After my term as a lieutenant colonel in the United States Air Force, I could join the Air Force Reserves, go back to school or work as a pediatrician. I chose school and work.
I had no specific “why,” since I earned the VA educational funds, it was more like “why not?” My friends and family had mixed reactions. Never one to dwell on a thought, I jumped in before I lost my nerve. Coincidentally, I was in great company since my son and spouse were both students as well!
I wondered how I would manage work, school and “mommy-ing.” I initially wanted the combined MBA/MPH program, but fear and doubt discouraged me — so the MBA it was. I put my best “Naija Igbo Woman” foot forward and started the regular MBA. The first semester was a breeze (or was it?) I was going back to school in the tech age! What?
It was reminding me of when I first came to the USA; attending an American school was full of new experiences.
I was the oldest student in a class with millennials. What struck me was their attitudes towards the work. They showed up late and didn’t often do their portion of the schoolwork. This bothered me so much that I considered disenrolling.

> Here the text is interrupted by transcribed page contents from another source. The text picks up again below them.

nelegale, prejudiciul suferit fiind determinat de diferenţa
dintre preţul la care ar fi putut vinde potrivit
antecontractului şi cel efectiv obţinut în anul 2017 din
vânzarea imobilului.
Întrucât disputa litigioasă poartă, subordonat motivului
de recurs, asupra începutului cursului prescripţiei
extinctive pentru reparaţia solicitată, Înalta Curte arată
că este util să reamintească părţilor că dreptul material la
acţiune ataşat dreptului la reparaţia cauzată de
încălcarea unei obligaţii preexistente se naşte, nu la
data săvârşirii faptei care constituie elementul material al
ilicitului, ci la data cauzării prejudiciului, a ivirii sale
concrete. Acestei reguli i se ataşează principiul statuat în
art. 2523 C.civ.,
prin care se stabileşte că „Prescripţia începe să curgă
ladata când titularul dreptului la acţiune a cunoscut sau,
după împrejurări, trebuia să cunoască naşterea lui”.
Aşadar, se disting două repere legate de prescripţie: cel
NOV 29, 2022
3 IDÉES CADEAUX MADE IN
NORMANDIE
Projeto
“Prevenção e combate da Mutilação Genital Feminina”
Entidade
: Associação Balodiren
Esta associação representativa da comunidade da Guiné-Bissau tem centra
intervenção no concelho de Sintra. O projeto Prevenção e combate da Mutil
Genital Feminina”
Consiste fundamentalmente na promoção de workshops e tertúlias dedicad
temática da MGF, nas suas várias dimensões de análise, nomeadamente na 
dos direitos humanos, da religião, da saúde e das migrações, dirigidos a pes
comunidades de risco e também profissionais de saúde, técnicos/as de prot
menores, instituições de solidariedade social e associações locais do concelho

Luckily, my adviser suggested the executive MBA program instead.
Once I understood what an executive MBA was, I was sold. However, some “friends” queried the “executive-ness” of it. “Is it a watered-down MBA? “Is it an online/electronic EMBA?” “Are you going to have a real MBA degree afterward?” and, “Why are you going back to school, aren’t you tired?”

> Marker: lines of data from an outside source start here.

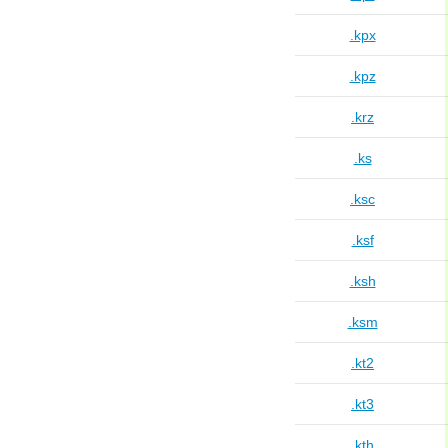
.kpx
.kpz
.krz
.ks
.ksc
.ksf
.ksh
.ksm
.kt2
.kt3
.kth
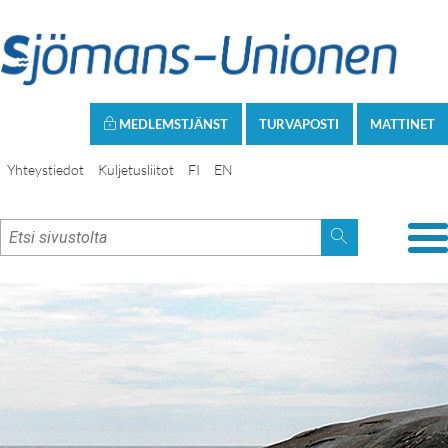
MEDLEMSTJÄNST
TURVAPOSTI
MATTINET
Yhteystiedot
Kuljetusliitot
FI
EN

Hmm … how does one respond to all that love?
Either way, I got in, and I was already enrolled in the school of business, I only needed an intradepartmental transfer.
My executive MBA cohort were people closer to my age — adults. We had a lot in common. They were experienced and wanted to do their schoolwork — my kind of people. We were different yet similar. There were veterans, foreigners, parents, divorcees, and one other one black person, a Nigerian like me.
The school system was a challenge for me. Folks call their professors by their first names. Huh? Not in Nigeria, tufiakwa! I graduated in the early 90s. We had real chalkboards, not smartboards. Our blackboards were not virtual; they were black and present in the classroom. I had no concept of office-hours or what it meant to access library books online and to “check them out” virtually.
As the only physician and one of only two blacks of the cohort, I had no one else wearing my exact shoes. I had to weather statistics alone. (I had biostatistics in med school, sensitivity and specificity — not ANOVA or covariance analysis). Since I hate numbers, accounting and finance and Excel were nightmares! They made for many a tear-filled day at the professors’ offices. Every now and again, I felt lonely and left out, but my resilience and adaptability would kick in, and I would win little battles.
Macroeconomics was good, but not micro. The professor works for the federal reserve; he is a kindly older gentleman with a thick Texan accent and a friendly smile. I spent many afternoons in his office at the federal building in downtown San Antonio. Corporate Restructuring was okay until we got into the calculations. As a wordsmith, organizational behavior was great. Ethics was a bit confusing. Marketing, negotiations, business strategy, and international business studies were easy. Executive coaching, an elective, was with one cool chica who once worked for NASA. She is equal part brains, beauty, class and control.
I love reading and discussions, so my favorite subject was leadership. Our professor was cool and soft-spoken, the cases were interesting and thought-provoking. I enjoyed learning about exemplary leaders and about my own flavor of leadership. The TEDx talk we each had to give at the end of the class was the icing on the cake.
Mine talk was on the power of the word “no.”
The highlight of the program was our 12-day international trip to South East Asia. The 17-hour flights only fueled the excitement I felt in seeing Singapore and Vietnam. I can’t quite articulate Singapore — its clean streets, ultramodern architecture, eclectic suburbs, fine dining, high-end shopping, educated minds, and multiracial indigenes all living harmoniously despite differences in religion, language, customs, and cultures. A hard lesson for all African countries to learn (sadly). Singapore welcomed me with open arms. I even sang karaoke with a local band at a pub.
Vietnam was different. More real, dirtier, noisier, almost “happier” than Singapore. We visited the Crocs factory, dined with locals in a traditional Vietnamese home, and took a canoe ride on the river to the coconut village, where our senses were mesmerized aromas of coconut. Since I am a tropical chick, this was home. I ended the trip, by finishing the final edits of my first book on the plane ride home.
I shall miss school. I am proud to say that I completed the MBA and can now print out my new business card with all five letters in their proper order MD, MBA. I earned it — albeit 30 years after my MD. I am hopeful for the doors it will open for me.
I had no reason why I did it: I did it because I could, because the funds were available, or simply just because.
I’d like to end with this: Follow your heart, try something new, push yourself.
What is holding you back from following and fulfilling your dreams? Remember, life is what happens while you are busy planning. So get off your phone, get off your couch and just do it.